Il razzismo pesa sull’America, e in certi luoghi e situazioni (come nel tribunale di Sanford) c’è chi si comporta come se Martin Luther King non fosse mai passato di qui. E c’è chi mette “il pericolo nero” a carico della sinistra e quindi come parte del dovere conservatore di tenere testa in tutto a quel pericolo, dal ragazzo nero che pretende di passare nel luogo sbagliato, al presidente degli Stati Uniti che vuole togliere le armi, le scuole e le cure mediche dalle mani del controllo privato. Ma Martin Luther King è passato da queste strade d’America e il suo assassinio lo ha consegnato alla storia americana come un vigilante ben più grande della guardia giurata Zimmerman. Alcuni anni fa, un generale a cinque stelle, capo di Stato maggiore delle forze armate americane, si era permesso di dire che “ci sono pochi ufficiali neri perché noi promuoviamo secondo il merito”. Ha dovuto dimettersi prima di sera. Una delle colpe non perdonate a Nixon è stata l’uso frequente della parola “nigger” (un insulto simile a quello di Calderoli) nelle conversazioni registrate dal presidente a insaputa dei suoi interlocutori e requisite dalla magistratura.
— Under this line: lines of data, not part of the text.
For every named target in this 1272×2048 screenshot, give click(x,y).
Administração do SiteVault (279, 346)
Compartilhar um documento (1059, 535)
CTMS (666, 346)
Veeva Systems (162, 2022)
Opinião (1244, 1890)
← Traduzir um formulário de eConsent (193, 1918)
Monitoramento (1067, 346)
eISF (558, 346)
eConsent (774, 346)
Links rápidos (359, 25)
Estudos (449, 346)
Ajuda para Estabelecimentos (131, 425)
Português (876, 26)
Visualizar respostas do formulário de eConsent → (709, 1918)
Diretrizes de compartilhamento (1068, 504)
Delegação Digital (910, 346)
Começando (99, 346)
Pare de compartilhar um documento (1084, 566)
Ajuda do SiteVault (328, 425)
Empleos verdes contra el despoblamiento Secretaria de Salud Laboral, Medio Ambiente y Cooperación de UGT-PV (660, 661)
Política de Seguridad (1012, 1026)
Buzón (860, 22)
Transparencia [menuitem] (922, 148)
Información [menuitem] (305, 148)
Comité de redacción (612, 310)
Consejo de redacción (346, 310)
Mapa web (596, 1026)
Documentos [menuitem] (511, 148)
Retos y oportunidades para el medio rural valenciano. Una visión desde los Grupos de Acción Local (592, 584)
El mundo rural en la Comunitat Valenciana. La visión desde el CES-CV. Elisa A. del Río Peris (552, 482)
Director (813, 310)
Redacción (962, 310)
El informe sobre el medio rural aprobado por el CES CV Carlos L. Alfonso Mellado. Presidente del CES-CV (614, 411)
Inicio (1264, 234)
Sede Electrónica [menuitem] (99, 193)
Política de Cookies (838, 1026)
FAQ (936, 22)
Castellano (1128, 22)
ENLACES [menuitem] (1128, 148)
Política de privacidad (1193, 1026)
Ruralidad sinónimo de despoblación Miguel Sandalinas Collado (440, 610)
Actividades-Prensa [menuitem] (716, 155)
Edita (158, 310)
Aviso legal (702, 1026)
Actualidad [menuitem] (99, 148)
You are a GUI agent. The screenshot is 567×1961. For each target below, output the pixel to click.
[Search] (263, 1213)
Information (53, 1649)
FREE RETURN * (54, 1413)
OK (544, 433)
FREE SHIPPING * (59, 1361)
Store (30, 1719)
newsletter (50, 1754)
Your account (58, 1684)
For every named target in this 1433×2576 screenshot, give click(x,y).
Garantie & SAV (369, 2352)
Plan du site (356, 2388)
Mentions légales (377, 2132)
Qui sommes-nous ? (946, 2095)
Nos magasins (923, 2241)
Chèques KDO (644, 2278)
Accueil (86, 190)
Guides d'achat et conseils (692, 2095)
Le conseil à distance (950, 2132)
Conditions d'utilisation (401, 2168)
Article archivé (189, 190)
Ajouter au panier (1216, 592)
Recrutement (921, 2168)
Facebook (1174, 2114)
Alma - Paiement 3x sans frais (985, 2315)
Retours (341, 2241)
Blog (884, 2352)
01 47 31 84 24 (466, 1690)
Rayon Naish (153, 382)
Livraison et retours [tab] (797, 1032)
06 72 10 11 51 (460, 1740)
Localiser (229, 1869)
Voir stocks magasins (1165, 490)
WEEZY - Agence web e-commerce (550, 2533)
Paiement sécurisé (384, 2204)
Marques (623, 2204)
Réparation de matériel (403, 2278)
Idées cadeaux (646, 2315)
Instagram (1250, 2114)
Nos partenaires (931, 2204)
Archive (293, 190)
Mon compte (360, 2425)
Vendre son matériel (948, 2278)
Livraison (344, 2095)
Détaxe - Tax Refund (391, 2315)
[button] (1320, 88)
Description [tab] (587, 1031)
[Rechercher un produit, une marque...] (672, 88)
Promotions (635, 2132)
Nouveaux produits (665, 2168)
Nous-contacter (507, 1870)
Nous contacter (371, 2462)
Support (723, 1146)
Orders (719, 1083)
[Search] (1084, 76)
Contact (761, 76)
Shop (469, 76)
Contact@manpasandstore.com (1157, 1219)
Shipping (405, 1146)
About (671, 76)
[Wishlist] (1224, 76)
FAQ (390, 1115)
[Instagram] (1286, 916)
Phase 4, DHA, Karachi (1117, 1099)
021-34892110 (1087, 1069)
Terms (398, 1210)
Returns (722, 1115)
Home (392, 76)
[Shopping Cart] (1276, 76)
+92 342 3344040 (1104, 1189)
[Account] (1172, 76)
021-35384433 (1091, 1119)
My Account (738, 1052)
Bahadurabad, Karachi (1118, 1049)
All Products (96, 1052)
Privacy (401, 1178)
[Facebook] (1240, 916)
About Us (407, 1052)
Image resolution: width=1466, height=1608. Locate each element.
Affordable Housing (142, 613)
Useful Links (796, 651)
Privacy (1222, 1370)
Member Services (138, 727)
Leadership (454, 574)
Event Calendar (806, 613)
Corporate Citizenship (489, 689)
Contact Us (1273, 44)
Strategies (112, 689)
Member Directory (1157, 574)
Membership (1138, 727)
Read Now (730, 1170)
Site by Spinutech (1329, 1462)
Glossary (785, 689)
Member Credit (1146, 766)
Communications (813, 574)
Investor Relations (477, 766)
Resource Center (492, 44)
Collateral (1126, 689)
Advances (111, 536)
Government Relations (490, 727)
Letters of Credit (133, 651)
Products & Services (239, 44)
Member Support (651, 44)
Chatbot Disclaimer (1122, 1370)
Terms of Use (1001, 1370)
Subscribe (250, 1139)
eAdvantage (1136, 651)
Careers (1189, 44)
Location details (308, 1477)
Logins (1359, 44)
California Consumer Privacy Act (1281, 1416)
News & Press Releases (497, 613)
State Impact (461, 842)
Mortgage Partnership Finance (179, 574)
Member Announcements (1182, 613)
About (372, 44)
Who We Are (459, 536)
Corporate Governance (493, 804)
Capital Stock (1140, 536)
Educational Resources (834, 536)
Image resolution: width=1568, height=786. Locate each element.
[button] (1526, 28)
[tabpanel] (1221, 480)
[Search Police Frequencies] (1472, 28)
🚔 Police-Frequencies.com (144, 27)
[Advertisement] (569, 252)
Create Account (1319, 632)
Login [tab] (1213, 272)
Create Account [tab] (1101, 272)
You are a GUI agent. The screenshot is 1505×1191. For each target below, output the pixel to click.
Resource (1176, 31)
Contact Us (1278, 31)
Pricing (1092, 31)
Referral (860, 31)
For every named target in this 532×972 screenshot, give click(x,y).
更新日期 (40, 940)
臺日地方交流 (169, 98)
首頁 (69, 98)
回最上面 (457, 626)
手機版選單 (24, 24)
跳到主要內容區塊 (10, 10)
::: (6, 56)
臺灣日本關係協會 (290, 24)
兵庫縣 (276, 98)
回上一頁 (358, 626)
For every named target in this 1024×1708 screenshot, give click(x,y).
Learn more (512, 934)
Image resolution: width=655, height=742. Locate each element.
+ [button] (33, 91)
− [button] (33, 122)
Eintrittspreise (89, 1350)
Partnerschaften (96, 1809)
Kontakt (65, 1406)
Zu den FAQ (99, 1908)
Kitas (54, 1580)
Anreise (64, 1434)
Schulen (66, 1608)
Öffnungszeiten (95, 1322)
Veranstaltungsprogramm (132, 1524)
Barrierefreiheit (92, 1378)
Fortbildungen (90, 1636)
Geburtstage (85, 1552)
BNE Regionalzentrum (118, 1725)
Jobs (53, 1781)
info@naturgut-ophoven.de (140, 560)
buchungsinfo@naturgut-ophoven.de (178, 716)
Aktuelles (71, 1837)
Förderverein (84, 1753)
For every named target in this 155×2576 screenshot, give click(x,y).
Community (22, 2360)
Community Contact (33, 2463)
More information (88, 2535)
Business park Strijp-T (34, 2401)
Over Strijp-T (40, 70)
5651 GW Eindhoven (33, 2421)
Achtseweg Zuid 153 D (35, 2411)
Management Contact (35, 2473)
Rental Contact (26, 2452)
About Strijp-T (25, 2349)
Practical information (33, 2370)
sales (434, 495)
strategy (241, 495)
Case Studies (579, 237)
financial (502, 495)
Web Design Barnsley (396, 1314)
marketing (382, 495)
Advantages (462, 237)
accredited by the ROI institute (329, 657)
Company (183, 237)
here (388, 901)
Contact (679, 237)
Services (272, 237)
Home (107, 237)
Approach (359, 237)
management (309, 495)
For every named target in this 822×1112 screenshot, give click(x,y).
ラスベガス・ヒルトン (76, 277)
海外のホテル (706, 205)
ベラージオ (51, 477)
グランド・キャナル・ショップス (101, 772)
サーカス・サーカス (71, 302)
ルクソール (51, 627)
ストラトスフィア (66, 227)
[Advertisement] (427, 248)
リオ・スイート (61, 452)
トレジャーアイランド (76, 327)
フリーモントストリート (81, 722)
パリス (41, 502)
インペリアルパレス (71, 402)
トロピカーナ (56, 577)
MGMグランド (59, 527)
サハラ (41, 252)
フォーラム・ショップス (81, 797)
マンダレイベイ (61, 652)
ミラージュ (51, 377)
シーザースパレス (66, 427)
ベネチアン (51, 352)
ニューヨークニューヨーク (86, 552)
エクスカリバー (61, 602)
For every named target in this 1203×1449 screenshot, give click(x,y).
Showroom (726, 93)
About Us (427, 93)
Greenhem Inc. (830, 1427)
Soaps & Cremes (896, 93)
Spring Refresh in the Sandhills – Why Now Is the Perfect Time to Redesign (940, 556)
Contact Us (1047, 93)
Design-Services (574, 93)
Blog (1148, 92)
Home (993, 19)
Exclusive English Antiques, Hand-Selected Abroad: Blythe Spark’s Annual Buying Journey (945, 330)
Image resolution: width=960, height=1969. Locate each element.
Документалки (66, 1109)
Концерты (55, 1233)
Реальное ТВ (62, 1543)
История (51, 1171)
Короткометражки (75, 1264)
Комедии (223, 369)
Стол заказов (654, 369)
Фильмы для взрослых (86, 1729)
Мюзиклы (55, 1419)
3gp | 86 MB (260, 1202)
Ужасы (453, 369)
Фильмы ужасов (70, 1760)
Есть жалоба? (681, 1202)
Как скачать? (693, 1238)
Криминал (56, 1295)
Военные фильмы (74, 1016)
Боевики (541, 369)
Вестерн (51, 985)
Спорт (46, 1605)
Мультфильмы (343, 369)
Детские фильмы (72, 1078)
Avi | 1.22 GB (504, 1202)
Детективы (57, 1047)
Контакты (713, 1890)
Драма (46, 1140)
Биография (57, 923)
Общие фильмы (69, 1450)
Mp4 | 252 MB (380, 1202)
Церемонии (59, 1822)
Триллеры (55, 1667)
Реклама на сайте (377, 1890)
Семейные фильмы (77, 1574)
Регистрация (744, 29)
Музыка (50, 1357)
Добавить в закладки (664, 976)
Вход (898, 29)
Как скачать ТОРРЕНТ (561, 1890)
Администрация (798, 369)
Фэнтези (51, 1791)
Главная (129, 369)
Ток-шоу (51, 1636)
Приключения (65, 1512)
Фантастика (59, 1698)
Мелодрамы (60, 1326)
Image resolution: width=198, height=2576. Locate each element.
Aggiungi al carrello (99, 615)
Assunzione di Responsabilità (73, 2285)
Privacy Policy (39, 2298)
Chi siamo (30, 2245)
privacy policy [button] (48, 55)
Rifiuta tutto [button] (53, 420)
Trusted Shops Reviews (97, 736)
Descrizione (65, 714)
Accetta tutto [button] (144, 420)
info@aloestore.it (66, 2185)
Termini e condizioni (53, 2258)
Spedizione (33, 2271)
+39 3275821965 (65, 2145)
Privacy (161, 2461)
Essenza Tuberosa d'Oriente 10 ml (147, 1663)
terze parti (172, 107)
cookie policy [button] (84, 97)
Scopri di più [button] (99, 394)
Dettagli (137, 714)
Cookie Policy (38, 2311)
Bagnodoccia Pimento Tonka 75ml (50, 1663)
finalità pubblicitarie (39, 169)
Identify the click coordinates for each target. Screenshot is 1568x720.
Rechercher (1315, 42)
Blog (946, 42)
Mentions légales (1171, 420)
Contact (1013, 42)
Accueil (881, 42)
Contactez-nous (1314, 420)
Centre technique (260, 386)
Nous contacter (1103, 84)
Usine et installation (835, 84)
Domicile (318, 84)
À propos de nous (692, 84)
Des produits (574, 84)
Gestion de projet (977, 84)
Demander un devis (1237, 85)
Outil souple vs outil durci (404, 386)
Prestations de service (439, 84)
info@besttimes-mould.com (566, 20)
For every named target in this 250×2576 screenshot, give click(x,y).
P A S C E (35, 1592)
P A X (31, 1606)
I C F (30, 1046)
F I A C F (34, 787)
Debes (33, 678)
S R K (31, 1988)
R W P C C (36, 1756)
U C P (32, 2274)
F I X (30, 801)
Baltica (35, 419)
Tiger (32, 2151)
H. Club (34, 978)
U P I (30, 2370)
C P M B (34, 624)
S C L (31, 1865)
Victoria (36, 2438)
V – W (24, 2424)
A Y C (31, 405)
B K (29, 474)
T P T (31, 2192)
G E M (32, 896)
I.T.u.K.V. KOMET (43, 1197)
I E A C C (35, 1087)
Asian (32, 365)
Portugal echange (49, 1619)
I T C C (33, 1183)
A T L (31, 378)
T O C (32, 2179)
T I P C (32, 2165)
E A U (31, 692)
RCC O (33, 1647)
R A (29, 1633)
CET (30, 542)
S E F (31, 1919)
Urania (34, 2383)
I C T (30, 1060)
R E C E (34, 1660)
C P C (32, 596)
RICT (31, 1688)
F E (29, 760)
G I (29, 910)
Non tanti anni fa una studentessa di Harvard è stata obbligata a lasciare il campus per sempre dopo avere esposto alla finestra della sua stanza la bandiera confederale degli schiavisti, provocando una sollevazione di migliaia di studenti. Eppure il razzismo resta cupo, solido, non sempre in vista, più spesso pronto a negare, ma resta, come certe malattie che si curano ma non si sradicano. Non è chiaro, nella sociologia americana, il rapporto fra razzismo e scelta politica. Di certo la straordinaria figura di Obama ha fortificato e incoraggiato i liberal, e persino gli inclini a non sapere. Ma ha messo i veri razzisti in stato di perenne allarme. Forse perchè i neri restano i più poveri del Paese, dunque i primi beneficiari delle battaglie di Obama, come quella per le cure mediche garantite a tutti. E i primi a beneficiare di una grande rilancio della scuola pubblica, come quello che sta a cuore non solo al presidente ma anche alla attivissima First Lady di questo periodo americano fortunato e difficile, guidato con fermezza ma attaccato con furore molto oltre i limiti tradizionali delle opposizioni.
E ADESSO, dopo il processo Trayvon Martin? C’è ancora una carta da giocare. E’ la protezione estrema, conquistata dalla vita e dalla morte di Martin Luther King, il Civil Right Bill. Un processo in America non si può rifare. Ma La guardia giurata Zimmerman deve ancora temere un processo federale per violazione dei diritti civili del diciassettenne abbattuto impunemente nel quartiere sbagliato. Ci sarà un giudice federale (federale, non locale) disposto a farlo e il procuratore federale disposto a sostenere l’accusa? Nel caso non dimenticato di Rodney King quel secondo processo, che non è un appello, ma una difesa dei diritti che solo lo Stato Federale può garantire a ogni individuo ha fermato i disordini (che in quel caso furono violentissimi) e rovesciato il verdetto di assoluzione dei poliziotti in accertamento di colpevolezza, vergogna, espulsione.
Il caso è immensamente diverso, e c’è di mezzo una legge folle. Fra poco sapremo. E sapremo se la comunità nera americana continuerà ad avere fiducia in un presidente come Obama, nonostante il diritto di uccidere di cui alcuni bianchi con poca intelligenza e molto spirito distruttivo si sono impossessati mettendo a rischio (in Florida) l’intera, pluralistica comunità americana.
Da Il Fatto Quotidiano del 16/07/2013.